Now, Sir John Templeton, who started the foundation in 1987, is in the process of handing over the reigns to his son, Dr. John M. Templeton, Jr. The foundation recently adopted a new mission statement that makes no mention of religion, and is putting together new plans for research in mathematics, chemistry, and other areas of science.

The new Foundational Questions Institute received all of its money it will give out -- $6.2 million -- from the Templeton Foundation. But it makes its funding decisions independently, based on peer review by other scientists, and it is run by two well-respected researchers who say they are not religious. The institute’s scientific advisory board is also filled with top scientists.

"I’d like to see more religious organizations having this attitude and being pro science and pro Darwin, and pro education," said Janna Levin, who received one of the grants and is a physicist at Barnard College of Columbia University. Levin and others who will receive funding, said the money would allow more adventurous research, because government funding tends to be cautious, sticking to popular and well-established areas.

Although physics has experienced a century of dramatic advances, there are widely acknowledged problems at the field’s foundation. For example, the theory of quantum mechanics, which describes how particles behave, is inconsistent with the theory of how gravity works. Quantum mechanics itself raises questions which left Einstein uneasy, and have never been resolved.

Yet work on these kinds of "foundational" problems tend to not be funded by the government, physicists say. Some of the questions are out of fashion in academia, others just seem too difficult or speculative.

And because they deal with the nature of reality in a broad way, many of them have philosophical or even theological implications.

The new institute is designed to encourage serious work in these areas, according to the institute's scientific director, MIT physicist Max Tegmark. The institute's associate scientific director, physicist Anthony Aguirre of the University of California, Santa Cruz, said that the funding will allow physicists to be more creative, and pursue the kinds of questions that brought them to the field in the first place.

"We are allowing a certain segment of scientists to work on what they really want to," said Aguirre.
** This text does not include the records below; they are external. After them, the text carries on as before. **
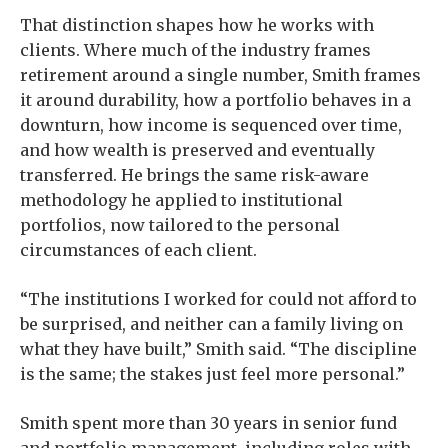
That distinction shapes how he works with
clients. Where much of the industry frames
retirement around a single number, Smith frames
it around durability, how a portfolio behaves in a
downturn, how income is sequenced over time,
and how wealth is preserved and eventually
transferred. He brings the same risk-aware
methodology he applied to institutional
portfolios, now tailored to the personal
circumstances of each client.
“The institutions I worked for could not afford to
be surprised, and neither can a family living on
what they have built,” Smith said. “The discipline
is the same; the stakes just feel more personal.”
Smith spent more than 30 years in senior fund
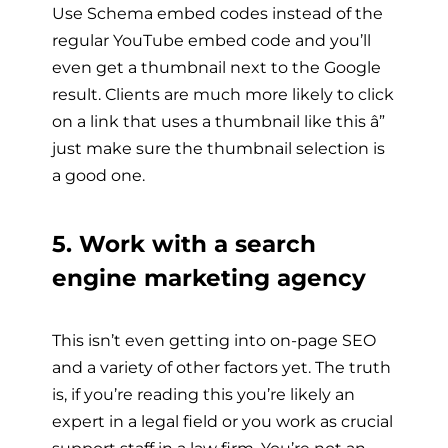
Use Schema embed codes instead of the
regular YouTube embed code and you’ll
even get a thumbnail next to the Google
result. Clients are much more likely to click
on a link that uses a thumbnail like this â”
just make sure the thumbnail selection is
a good one.
5. Work with a search
engine marketing agency
This isn’t even getting into on-page SEO
and a variety of other factors yet. The truth
is, if you’re reading this you’re likely an
expert in a legal field or you work as crucial
support staff in a law firm. You’re not an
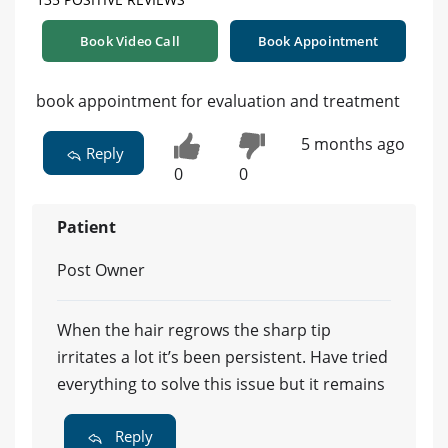
Book Video Call
Book Appointment
book appointment for evaluation and treatment
5 months ago
Reply
0
0
Patient
Post Owner
When the hair regrows the sharp tip
irritates a lot it’s been persistent. Have tried
everything to solve this issue but it remains
Reply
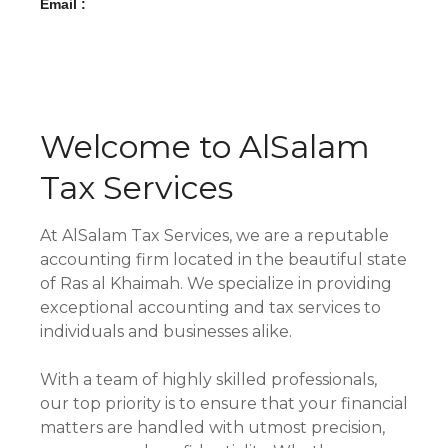
Email :
Welcome to AlSalam
Tax Services
At AlSalam Tax Services, we are a reputable
accounting firm located in the beautiful state
of Ras al Khaimah. We specialize in providing
exceptional accounting and tax services to
individuals and businesses alike.
With a team of highly skilled professionals,
our top priority is to ensure that your financial
matters are handled with utmost precision,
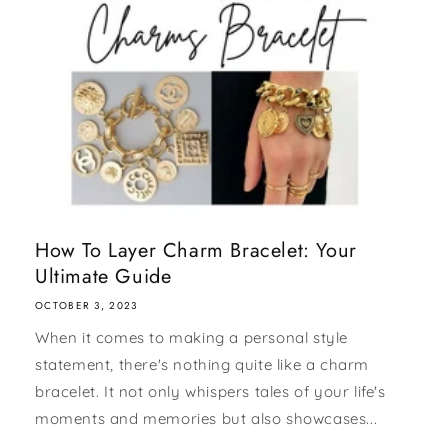
How To Layer Charm Bracelet: Your
Ultimate Guide
OCTOBER 3, 2023
When it comes to making a personal style
statement, there's nothing quite like a charm
bracelet. It not only whispers tales of your life's
moments and memories but also showcases...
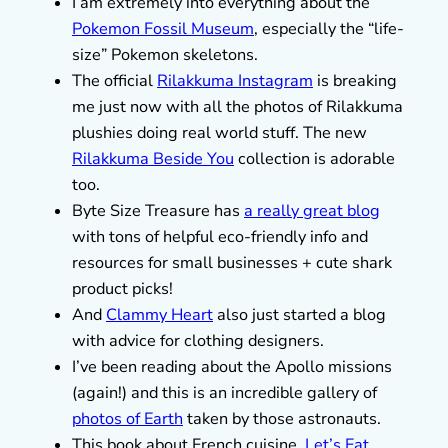
I am extremely into everything about the
Pokemon Fossil Museum
, especially the “life-
size” Pokemon skeletons.
The official
Rilakkuma Instagram
is breaking
me just now with all the photos of Rilakkuma
plushies doing real world stuff. The new
Rilakkuma Beside You
collection is adorable
too.
Byte Size Treasure has
a really great blog
with tons of helpful eco-friendly info and
resources for small businesses + cute shark
product picks!
And
Clammy Heart
also just started a blog
with advice for clothing designers.
I’ve been reading about the Apollo missions
(again!) and this is an incredible gallery of
photos of Earth
taken by those astronauts.
This book about French cuisine,
Let’s Eat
Levin, for example, will use her grant to try to understand the implications for physics of a famous mathematical theorem, called Godel’s Incompleteness Theorem. The theorem states that in some formal logical systems, such as arithmetic, there are true statements that are impossible to prove.
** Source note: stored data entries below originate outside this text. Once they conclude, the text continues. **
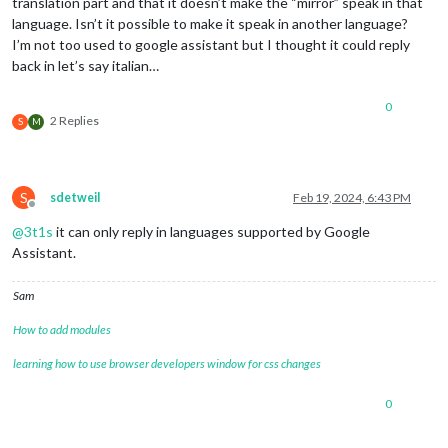
translation part and that it doesn’t make the “mirror” speak in that
language. Isn’t it possible to make it speak in another language?
I’m not too used to google assistant but I thought it could reply
back in let’s say italian…
0
2 Replies
S
M
S
sdetweil
Feb 19, 2024, 6:43 PM
Offline
@
3t1s
it can only reply in languages supported by Google
Assistant.
Sam
How to add modules
learning how to use browser developers window for css changes
0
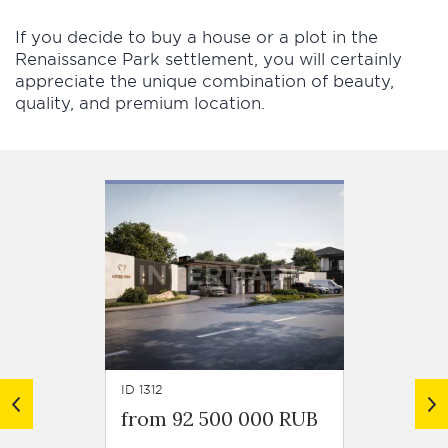
If you decide to buy a house or a plot in the
Renaissance Park settlement, you will certainly
appreciate the unique combination of beauty,
quality, and premium location.
ID 1312
ID 1003
from 92 500 000 RUB
from 2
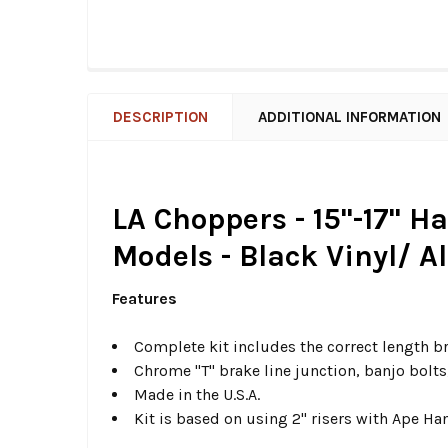
DESCRIPTION
ADDITIONAL INFORMATION
LA Choppers - 15"-17" H
Models - Black Vinyl/ A
Features
Complete kit includes the correct length b
Chrome "T" brake line junction, banjo bolt
Made in the U.S.A.
Kit is based on using 2" risers with Ape Ha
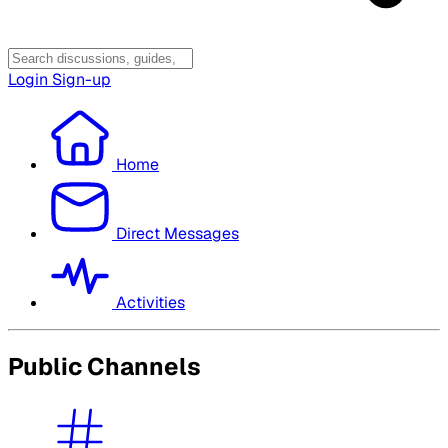
Login
Sign-up
Home
Direct Messages
Activities
Public Channels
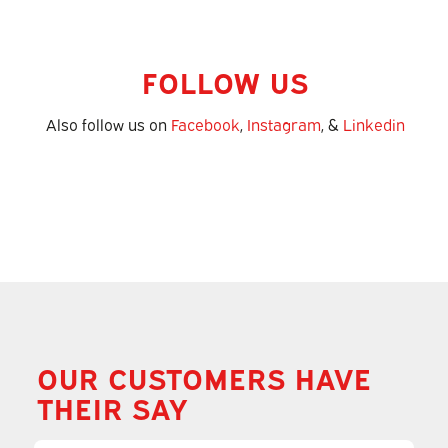
FOLLOW US
Also follow us on
Facebook
,
Instagram
, &
Linkedin
OUR CUSTOMERS HAVE
THEIR SAY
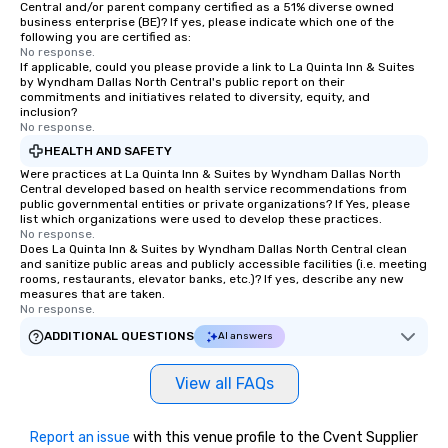
Central and/or parent company certified as a 51% diverse owned
business enterprise (BE)? If yes, please indicate which one of the
following you are certified as:
No response.
If applicable, could you please provide a link to La Quinta Inn & Suites
by Wyndham Dallas North Central's public report on their
commitments and initiatives related to diversity, equity, and
inclusion?
No response.
HEALTH AND SAFETY
Were practices at La Quinta Inn & Suites by Wyndham Dallas North
Central developed based on health service recommendations from
public governmental entities or private organizations? If Yes, please
list which organizations were used to develop these practices.
No response.
Does La Quinta Inn & Suites by Wyndham Dallas North Central clean
and sanitize public areas and publicly accessible facilities (i.e. meeting
rooms, restaurants, elevator banks, etc.)? If yes, describe any new
measures that are taken.
No response.
ADDITIONAL QUESTIONS
AI answers
View all FAQs
Report an issue
with this venue profile to the Cvent Supplier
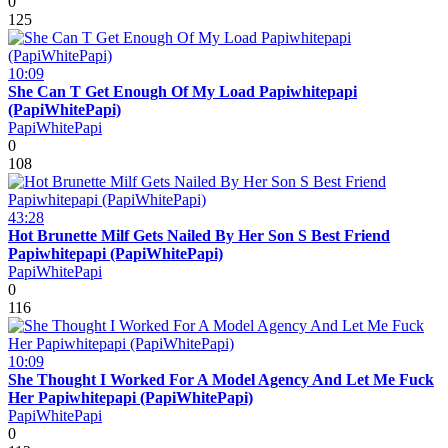
0
125
10:09
She Can T Get Enough Of My Load Papiwhitepapi
(PapiWhitePapi)
PapiWhitePapi
0
108
43:28
Hot Brunette Milf Gets Nailed By Her Son S Best Friend
Papiwhitepapi (PapiWhitePapi)
PapiWhitePapi
0
116
10:09
She Thought I Worked For A Model Agency And Let Me Fuck
Her Papiwhitepapi (PapiWhitePapi)
PapiWhitePapi
0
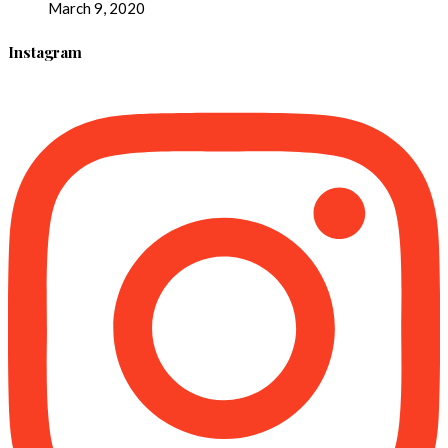
March 9, 2020
Instagram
Other researchers funded by the institute are looking at the possibility that the fundamental constants of nature are not, in fact, constants. Physics is built on the idea that there are laws that govern how matter and energy behave, and these laws contain constants, like the speed of light, which do not vary. Some physicists have suggested that these constants may very over time, or that we live in one of many parallel universes, each with its own set of constants.

These suggestions have been controversial, as has the related idea that the constants of nature physicists have measured may be "tuned" to values that make life possible. If the values of the physical constants were inconsistent with life -- if stars and planets could not form -- then humans would not be here to measure them.

The institute will also fund research on the possibility of extraterrestrial life.

The institute is headquartered in Cambridge, but it does not have a building, or even lab space, of its own. It gives grants, and also plans to hold a conference next year. Tegmark said that he hopes to find other sources of money for the institute besides the largesse of the Templeton Foundation.